When you give the entries again, keep every word as it stands and drop the pictures.

[Data shown]
>>
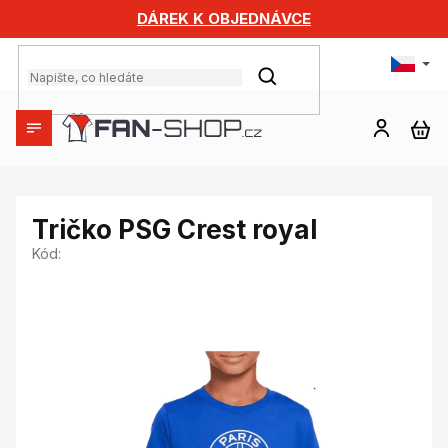
Přejít
DÁREK K OBJEDNÁVCE
na
obsah
HLEDAT
NÁ
KO
Tričko PSG Crest royal
Kód:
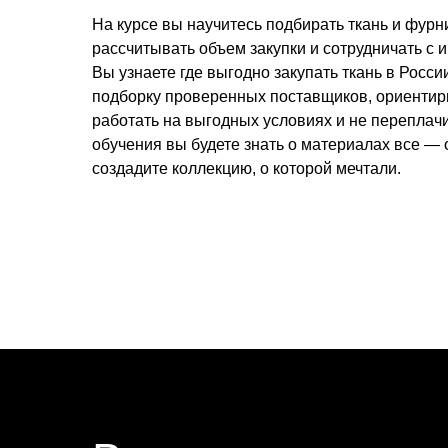
На курсе вы научитесь подбирать ткань и фурн
рассчитывать объем закупки и сотрудничать с 
Вы узнаете где выгодно закупать ткань в Росси
подборку проверенных поставщиков, ориентир
работать на выгодных условиях и не переплачи
обучения вы будете знать о материалах все — о
создадите коллекцию, о которой мечтали.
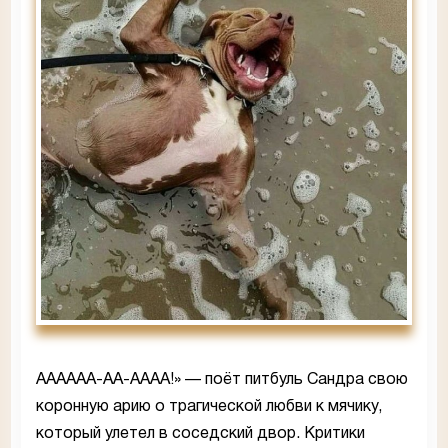
АААААА-АА-АААА!» — поёт питбуль Сандра свою
коронную арию о трагической любви к мячику,
который улетел в соседский двор. Критики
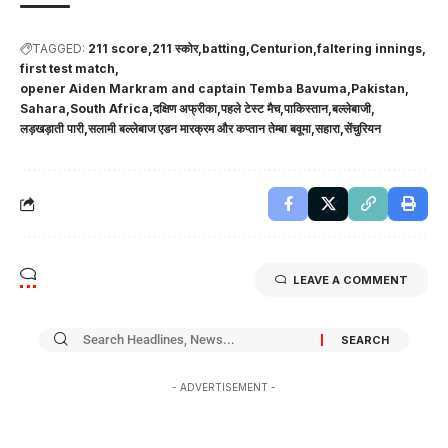
TAGGED:
211 score
211 स्कोर
batting
Centurion
faltering innings
first test match
opener Aiden Markram and captain Temba Bavuma
Pakistan
Sahara
South Africa
दक्षिण अफ्रीका
पहले टेस्ट मैच
पाकिस्तान
बल्लेबाजी
लड़खड़ाती पारी
सलामी बल्लेबाज एडन मारक्रम और कप्तान तेम्बा बवूमा
सहारा
सेंचुरियन
LEAVE A COMMENT
- ADVERTISEMENT -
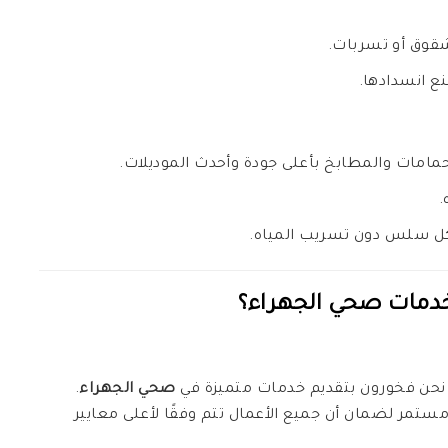
شقوق أو تسربات.
 انسدادها.
مامات والمطابخ بأعلى جودة وأحدث الموديلات.
.
 سلس دون تسريب المياه.
 خدمات
صحي الجهراء
؟
نحن فخورون بتقديم خدمات متميزة في
صحي الجهراء
.
تمر لضمان أن جميع الأعمال تتم وفقًا لأعلى معايير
<<
[Output]
Přejít
DÁREK K OBJEDNÁVCE
na
obsah
HLEDAT
NÁ
KO
Tričko PSG Crest royal
Kód:
На курсе вы научитесь подбирать ткань и фурн
рассчитывать объем закупки и сотрудничать с 
Вы узнаете где выгодно закупать ткань в Росси
подборку проверенных поставщиков, ориентир
работать на выгодных условиях и не переплачи
обучения вы будете знать о материалах все — о
создадите коллекцию, о которой мечтали.
АААААА-АА-АААА!» — поёт питбуль Сандра свою
коронную арию о трагической любви к мячику,
который улетел в соседский двор. Критики
TAGGED:
211 score
211 स्कोर
batting
Centurion
faltering innings
first test match
opener Aiden Markram and captain Temba Bavuma
Pakistan
Sahara
South Africa
दक्षिण अफ्रीका
पहले टेस्ट मैच
पाकिस्तान
बल्लेबाजी
लड़खड़ाती पारी
सलामी बल्लेबाज एडन मारक्रम और कप्तान तेम्बा बवूमा
सहारा
सेंचुरियन
LEAVE A COMMENT
- ADVERTISEMENT -
شقوق أو تسربات.
 انسدادها.
مامات والمطابخ بأعلى جودة وأحدث الموديلات.
.
 سلس دون تسريب المياه.
 خدمات
صحي الجهراء
؟
نحن فخورون بتقديم خدمات متميزة في
صحي الجهراء
.
تمر لضمان أن جميع الأعمال تتم وفقًا لأعلى معايير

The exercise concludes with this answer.